**Excerpted records:**
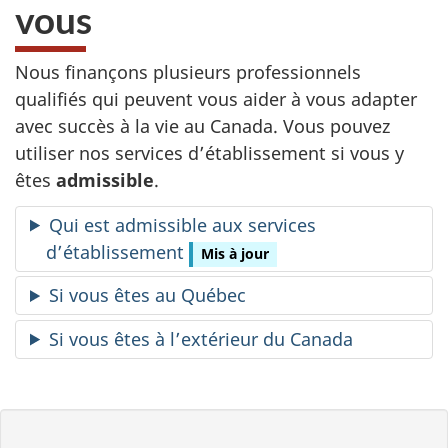
vous
Nous finançons plusieurs professionnels
qualifiés qui peuvent vous aider à vous adapter
avec succès à la vie au Canada. Vous pouvez
utiliser nos services d’établissement si vous y
êtes
admissible
.
Qui est admissible aux services
d’établissement
Mis à jour
Si vous êtes au Québec
Si vous êtes à l’extérieur du Canada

**What you have to do:** Exact copy, no pictures: reproduce the whole listing above.

**Exercise output:**
vous
Nous finançons plusieurs professionnels
qualifiés qui peuvent vous aider à vous adapter
avec succès à la vie au Canada. Vous pouvez
utiliser nos services d’établissement si vous y
êtes
admissible
.
Qui est admissible aux services
d’établissement
Mis à jour
Si vous êtes au Québec
Si vous êtes à l’extérieur du Canada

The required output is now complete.